Is long-context bottleneck really about memory or compute?
Explores whether the challenge of handling long context windows stems from storage capacity limits or from the computational cost of transforming context into internal state. Understanding this distinction reshapes how we design language models.
The standard framing of the long-context problem is capacity: attention scales poorly with context length, the KV cache grows, and we run out of room. "Language Models Need Sleep" reframes it as a compute-allocation problem. When the context window fills, the model enters a "sleep" — it performs N offline recurrent passes over the accumulated context and updates the fast weights in its state-space-model blocks through a learned local rule, then clears the KV cache and resumes. The information that would be lost on eviction is not stored verbatim; it is transformed into internal state by spending compute.

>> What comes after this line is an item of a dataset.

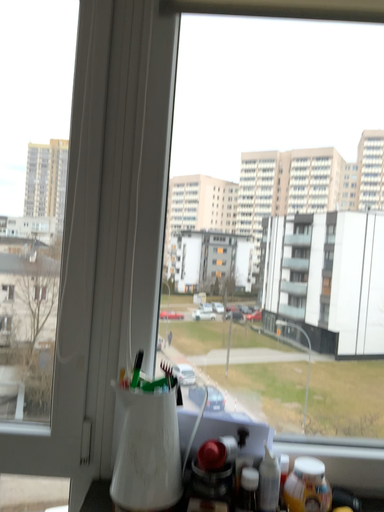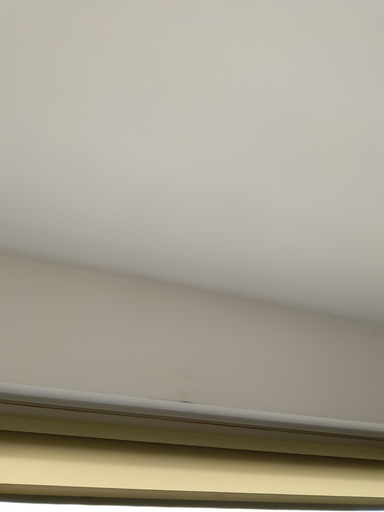 Question: How did the camera likely rotate when shooting the video?

Choices:
 (A) rotated downward
 (B) rotated upward

Answer: (B)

This relocates the bottleneck. The question is not "how much can we hold?" but "how much compute do we spend converting recent context into persistent weights, and when?" The design shifts that compute to the sleep phase, preserving wake-time prediction latency. The empirical signature confirms it is a compute story: increasing sleep duration N improves performance, with the largest gains on examples that require deeper reasoning — more offline compute buys more capability on hard cases, exactly the test-time-scaling pattern moved to an offline window.
The reframe is significant because it dissolves the capacity ceiling rather than raising it. A capacity solution adds memory; a compute solution adds passes. This connects to the vault's emerging theme that when a model thinks is as designable as how much — since When should AI systems do their thinking?, shifting inference to idle windows is a third temporal position for compute, and the sleep-consolidation mechanism is its architectural realization inside the weights. It also relates to alternatives that attack the capacity framing differently — since Can neural memory modules scale language models beyond attention limits?, one can add a long-term memory module instead of consolidating into fast weights. Counterpoint: spending compute on consolidation is only a win if the offline budget is genuinely free; under continuous load with no idle time, the sleep cost competes with serving. Why it matters: it tells architects to budget consolidation compute rather than chase ever-larger context windows.
— "Language Models Need Sleep", https://arxiv.org/abs/2605.26099
Related concepts in this collection
-
When should AI systems do their thinking?
Most AI inference happens when users ask questions, but what if models could think during idle time instead? This explores whether shifting inference to before queries arrive could fundamentally change system design.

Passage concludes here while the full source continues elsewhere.